Si apre, così, con un sognante augurio e una velata nota malinconica, la prima annotazione dai Taccuini 1922-1939 di Marina Ivanovna Cvetaeva (8 ottobre 1892 – 31 agosto 1941), volume recentemente pubblicato da Voland, con la traduzione e la cura di Pina Napolitano. La raccolta, composta dalle annotazioni, dalle riflessioni e dai pensieri di Marina Cvetaeva, si presenta come un testo iper-moderno, che mischia all’interno più generi, dalla forma di diario alle lettere, dalla prosa a intimi momenti di poesia, oltre ad alcuni rimandi alla sua patria, la Russia sovietica, in quegli anni lontana, dopo la partenza nel 1922 alla volta di Berlino, Praga e Parigi, fino al forzato rientro nel 1939.
Marina Cvetaeva nella Russia sovietica
Marina Cvetaeva, nata a Mosca nel 1892, è considerata oggi come una delle voci poetiche più intense e originali del panorama russo del primo Novecento. Si potrebbe dire del panorama “femminile”, ma sarebbe riduttivo relegare ai soli termini di genere un profilo come quello di Marina, anche vista la sua concezione di amore libero e il suo spirito indomito.
Marina iniziò a scrivere le sue prime composizioni già all’età di sei anni, in grado di padroneggiare, oltre il russo, anche il francese e il tedesco, cosa che le tornò poi utile negli anni di soggiorno all’estero. A 17 anni nel 1909 Marina da aspirante poeta, iniziò a frequentare il circolo dei simbolisti moscoviti presso la casa editrice Musaget, e proprio qui nel 1910 pubblicò la sua prima raccolta di versi autonoma che venne notata, fra gli altri, da poeti di spicco come Valerij Brjusov e Nikolaj Gumilёv.
L’emigrazione a Berlino, Praga e Parigi
Tuttavia, dopo la Rivoluzione d’Ottobre del 1917, con l’ascesa dei bolscevichi e la guerra civile fra armata rossa e armata bianca, l’autrice iniziò a non essere più ben vista dalle autorità sovietiche, in particolare per la sua vicinanza all’armata bianca di cui il marito, Sergej Efron, con cui si era sposata nel 1911, faceva parte come ufficiale. Furono questi i principali motivi che la spinsero a partire per l’estero, a 30 anni, assieme alla figlia Ariadna di 10, anche dopo che il marito Sergej Efron trovò riparo a Praga nel 1921. E proprio questi sono gli anni descritti nella raccolta dei Taccuini 1922-1939.
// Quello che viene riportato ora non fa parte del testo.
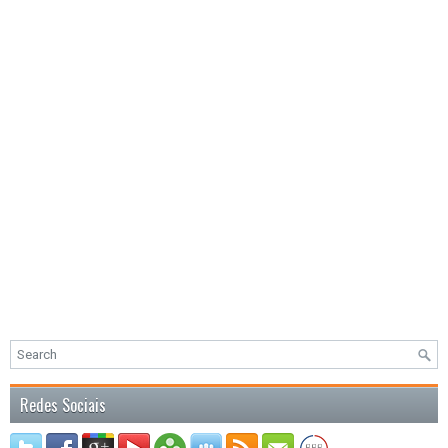
Redes Sociais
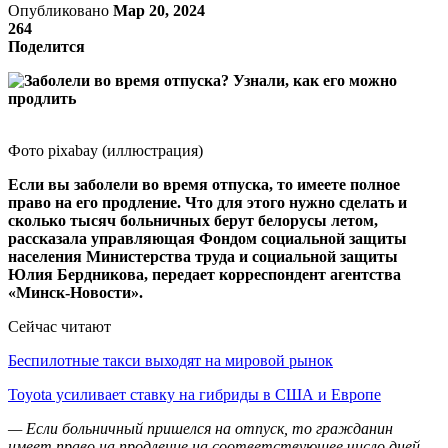
Опубликовано
Мар 20, 2024
264
Поделится
Фото pixabay (иллюстрация)
Если вы заболели во время отпуска, то имеете полное
право на его продление. Что для этого нужно сделать и
сколько тысяч больничных берут белорусы летом,
рассказала управляющая Фондом социальной защиты
населения Министерства труда и социальной защиты
Юлия Бердникова, передает корреспондент агентства
«Минск-Новости».
Сейчас читают
Беспилотные такси выходят на мировой рынок
Toyota усиливает ставку на гибриды в США и Европе
— Если больничный пришелся на отпуск, то гражданин
имеет право на продление на соответствующее число дней,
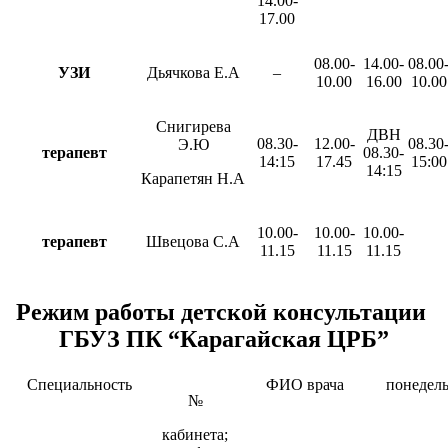
14.00-
17.00
08.00-
14.00-
08.00
УЗИ
Дьячкова Е.А
–
10.00
16.00
10.00
Снигирева
ДВН
08.30-
12.00-
08.30
Э.Ю
терапевт
08.30-
14:15
17.45
15:00
14:15
Карапетян Н.А
10.00-
10.00-
10.00-
терапевт
Швецова С.А
11.15
11.15
11.15
Режим работы детской консультации
ГБУЗ ПК “Карагайская ЦРБ”
Специальность
ФИО врача
понедел
№
кабинета;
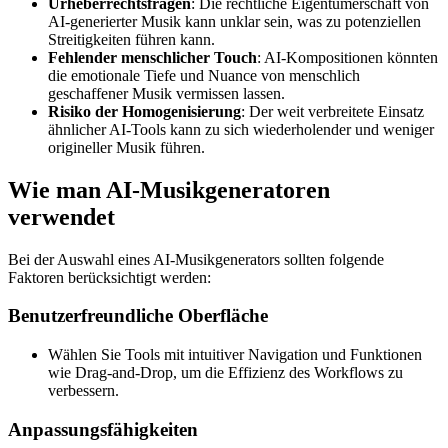
Urheberrechtsfragen
: Die rechtliche Eigentümerschaft von
AI-generierter Musik kann unklar sein, was zu potenziellen
Streitigkeiten führen kann.
Fehlender menschlicher Touch
: AI-Kompositionen könnten
die emotionale Tiefe und Nuance von menschlich
geschaffener Musik vermissen lassen.
Risiko der Homogenisierung
: Der weit verbreitete Einsatz
ähnlicher AI-Tools kann zu sich wiederholender und weniger
origineller Musik führen.
Wie man AI-Musikgeneratoren
verwendet
Bei der Auswahl eines AI-Musikgenerators sollten folgende
Faktoren berücksichtigt werden:
Benutzerfreundliche Oberfläche
Wählen Sie Tools mit intuitiver Navigation und Funktionen
wie Drag-and-Drop, um die Effizienz des Workflows zu
verbessern.
Anpassungsfähigkeiten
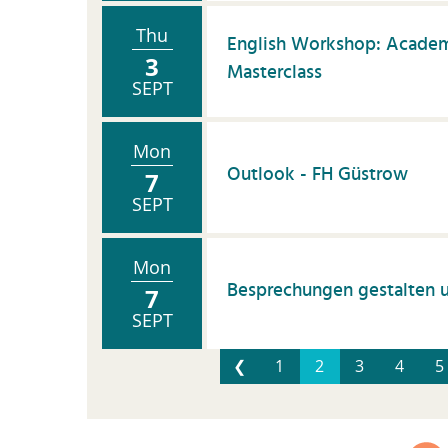
Thu
English Workshop: Academ
3
Masterclass
SEPT
Mon
Outlook - FH Güstrow
7
SEPT
Mon
Besprechungen gestalten u
7
SEPT
❮
1
2
3
4
5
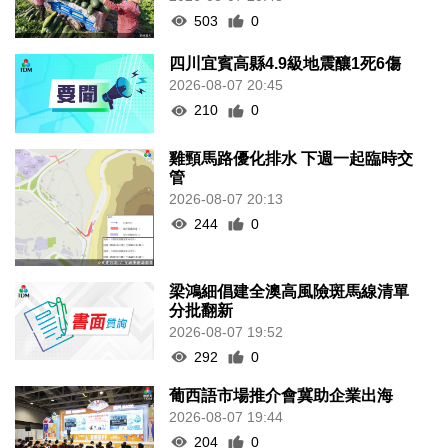
503
0
四川宜賓高縣4.9級地震釀1死6傷
2026-08-07 20:45
210
0
雞頸馬路優化排水 下週一起臨時交
管
2026-08-07 20:13
244
0
梁鴻細倡建全澳高風險斑馬線清單
分批翻新
2026-08-07 19:52
292
0
葡西語市場推介會冀助企業出海
2026-08-07 19:44
204
0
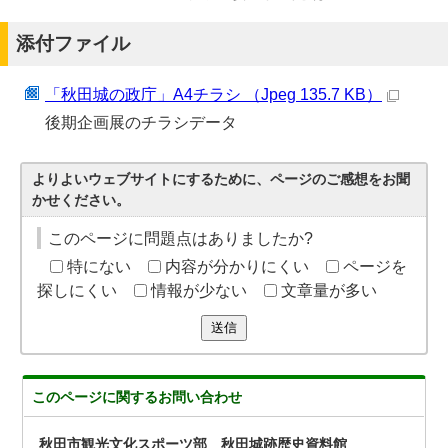
添付ファイル
「秋田城の政庁」A4チラシ （Jpeg 135.7 KB）
後期企画展のチラシデータ
よりよいウェブサイトにするために、ページのご感想をお聞
かせください。
このページに問題点はありましたか?
特にない
内容が分かりにくい
ページを
探しにくい
情報が少ない
文章量が多い
送信
このページに関する
お問い合わせ
秋田市観光文化スポーツ部 秋田城跡歴史資料館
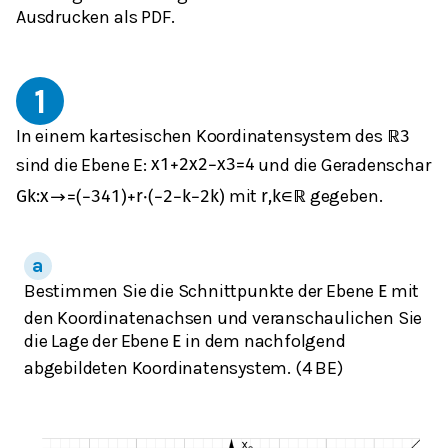
Ausdrucken als PDF.
1
In einem kartesischen Koordinatensystem des
ℝ
3
sind die Ebene E:
und die Geradenschar
x
1
+
2
x
2
−
x
3
=
4
mit
gegeben.
G
k
:
x
→
=
(
−
3
4
1
)
+
r
⋅
(
−
2
−
k
−
2
k
)
r
,
k
∈
ℝ
Bestimmen Sie die Schnittpunkte der Ebene
mit
E
den Koordinatenachsen und veranschaulichen Sie
die Lage der Ebene
in dem nachfolgend
E
abgebildeten Koordinatensystem. (4 BE)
“Curva finché non mi raddrizzerò In tutta la mia statura che alle stelle arriva – Come l’arcobaleno curva – Fredda, finché non m’infiammerò ardente, finché non mi brucerò oh, il vostro calore indifferente finché non mi raffredderò mi stancherò, mi coprirò, ferirò Cara, finché non lascerò…”
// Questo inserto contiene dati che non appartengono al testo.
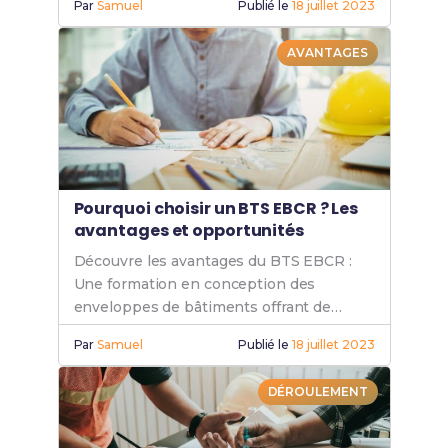
Par
Samuel
Publié le
18 juillet 2023
booster ta carrière.
AVANTAGES
Pourquoi choisir un BTS EBCR ? Les
avantages et opportunités
Découvre les avantages du BTS EBCR :
Une formation en conception des
enveloppes de bâtiments offrant de
nombreuses opportunités de carrière
Par
Samuel
Publié le
18 juillet 2023
dans un secteur en pleine croissance.
DÉROULEMENT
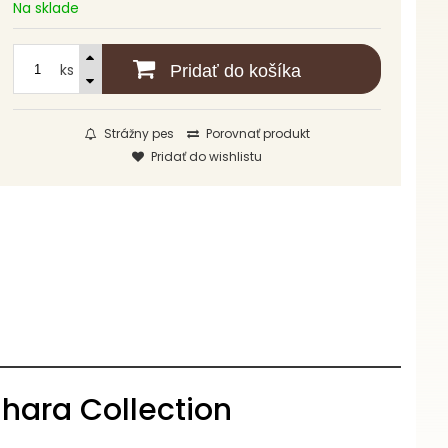
Na sklade
ks
Pridať do košíka
Strážny pes
Porovnať produkt
Pridať do wishlistu
ahara Collection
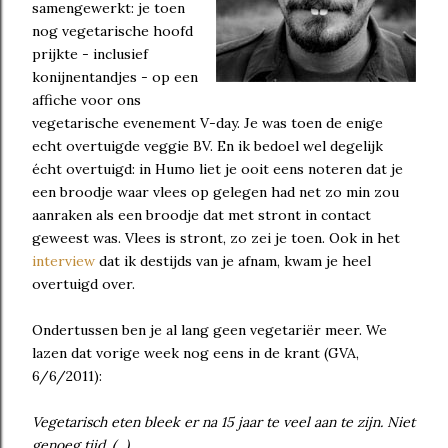
samengewerkt: je toen
nog vegetarische hoofd
prijkte - inclusief
konijnentandjes - op een
affiche voor ons
vegetarische evenement V-day. Je was toen de enige
echt overtuigde veggie BV. En ik bedoel wel degelijk
écht overtuigd: in Humo liet je ooit eens noteren dat je
een broodje waar vlees op gelegen had net zo min zou
aanraken als een broodje dat met stront in contact
geweest was. Vlees is stront, zo zei je toen. Ook in het
interview
dat ik destijds van je afnam, kwam je heel
overtuigd over.
Ondertussen ben je al lang geen vegetariër meer. We
lazen dat vorige week nog eens in de krant (GVA,
6/6/2011):
Vegetarisch eten bleek er na 15 jaar te veel aan te zijn. Niet
genoeg tijd. (...)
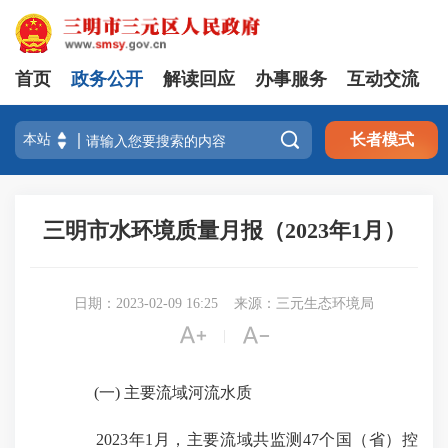
首页
政务公开
解读回应
办事服务
互动交流

长者模式
三明市水环境质量月报（2023年1月）
日期：2023-02-09 16:25
来源：三元生态环境局


|
(一) 主要流域河流水质
2023年1月，主要流域共监测47个国（省）控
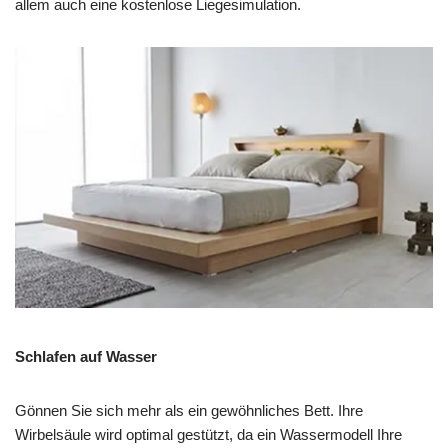
allem auch eine kostenlose Liegesimulation.
Schlafen auf Wasser
Gönnen Sie sich mehr als ein gewöhnliches Bett. Ihre
Wirbelsäule wird optimal gestützt, da ein Wassermodell Ihre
(dai taccuini degli anni 1932-1933)
La raccolta, arricchita da alcune immagini con le vere annotazioni dell’autrice, fa seguito alla precedente Taccuini 1919-1921 pubblicata da Voland nel 2014, riguardante la vita nella Russia sovietica. Questo secondo volume restituisce al lettore un’immagine molto intima e “reale” di Marina Cvetaeva, senza fronzoli e censure, ma con il lirismo sentimentale che, come nella sua celebre poesia, contraddistingue la sua scrittura. Fra schizzi creativi e vita quotidiana, nei Taccuini l’ordinario si mischia al sublime, fornendo anche uno sguardo sui complicati anni di emigrazione.
Nel momento della primissima annotazione qui riportata, per esempio, Marina si trovava a Berlino assieme alla figlia Alja (affettuoso soprannome di Ariadna), dove erano arrivate pochissimi giorni prima, il 15 maggio 1922. Il soggiorno berlinese, di circa 11 settimane, fu infatti un primo momento di scoperta culturale e artistica – dal sapore tipicamente bohème – della vita degli intellettuali d’emigrazione russa, molto numerosi proprio in città come Berlino, Praga e Parigi, dopo l’ascesa dei bolscevichi, in seguito alla Rivoluzione d’Ottobre.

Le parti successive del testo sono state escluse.